Erwan Cloarec, président du CNEF

En cette période de division et de confusion nationale, les Églises de France doivent, plus que toute autre chose, montrer par ce qu’elles sont qu’une autre société est possible – une société dans laquelle les divisions d’origine, de genre et de condition sociale qui fracturent l’humanité ne prévalent pas.

C’est ce que signifie « ni Juif ni Grec, … ni esclave ni libre, … ni homme ni femme » dont parle l’apôtre Paul dans sa lettre aux Galates (3:28, LSG). Nous devons cet exemple au monde et nous nous devons à nous-mêmes de veiller à ce que les divisions et les invectives qui affligent la société mondiale ne soient pas importées dans nos communautés.

Rachel Calvert, présidente d'A Rocha France

De nombreuses églises évangéliques françaises rassemblent des personnes d'horizons politiques, ethniques et socio-économiques divers. Dans ce climat politique fracturé, notre contribution doit consister à servir ceux qui ne sont « pas comme nous » ainsi qu'à prendre soin concrètement de la création de Dieu.

Nous sommes attristés par la montée en puissance d’un parti qui a séduit les électeurs en leur promettant une aide à court terme, tout en faisant des migrants des boucs émissaires et en ignorant largement les problèmes à long terme tels que la perte de biodiversité, la dégradation de l’environnement et l’impact du changement climatique.
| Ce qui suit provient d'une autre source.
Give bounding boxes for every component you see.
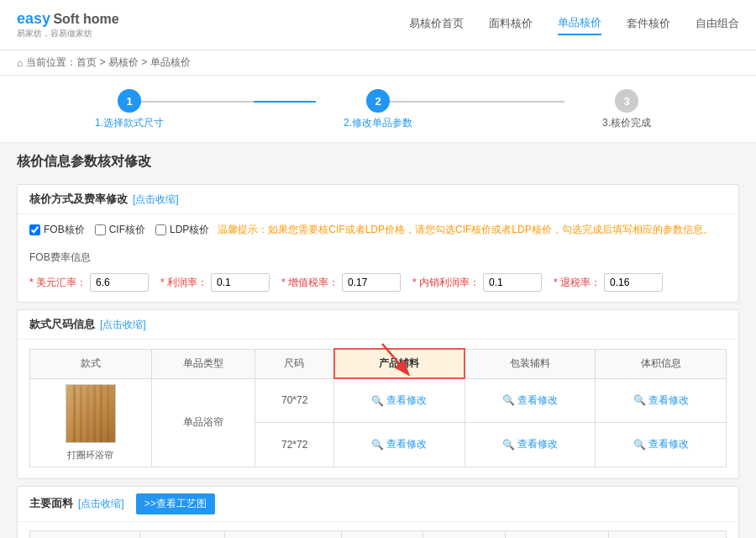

Pourtant, nous pouvons et continuerons à témoigner du Dieu qui réconcilie toutes choses avec lui-même en Jésus.

Matthew Glock, missionnaire, pasteur et coordinateur de la commission d'implantation d'églises de la CAEF (Communautés et Assemblées Évangéliques de France)

Les élections anticipées convoquées par le président Macron offrent un aperçu du désordre de la politique française et du déplacement inéluctable de nombreux électeurs vers les extrêmes du spectre politique. Il est difficile d’imaginer, dans cette réalité politique nationale, quel rôle les évangéliques en France pourraient jouer, mais au niveau local, il y a beaucoup à faire.

La meilleure façon d’offrir de l’espoir en ces temps de confusion est de suivre le commandement de Jésus-Christ : « Aime ton prochain comme toi-même. » En suivant l’exemple d’amour sacrificiel du Christ, l’Église a beaucoup à offrir.

Caroline Bretones, pasteure de l'Église protestante unie de France

Persécutés depuis plus de deux siècles et très minoritaires, les protestants ont appris à vivre discrètement en France tout en développant un sens aigu des responsabilités, une liberté de conscience et un engagement social. S’ils ont un rôle déterminant à jouer aujourd’hui, ce n’est pas en faisant des déclarations publiques qui diabolisent certains partis tout en stigmatisant implicitement leurs électeurs, mais en continuant à fédérer des hommes et des femmes extrêmement divers (ethniquement, culturellement, socialement et professionnellement) autour d’une espérance chrétienne qui transcende les différences. [not only] des divisions humaines mais aussi des frustrations et des solutions faciles.

En tant que chrétiens, notre appartenance commune au Royaume de Dieu doit primer sur toute autre citoyenneté de ce monde et nous permettre d’ouvrir des espaces de dialogue et de communion là où les divisions menacent.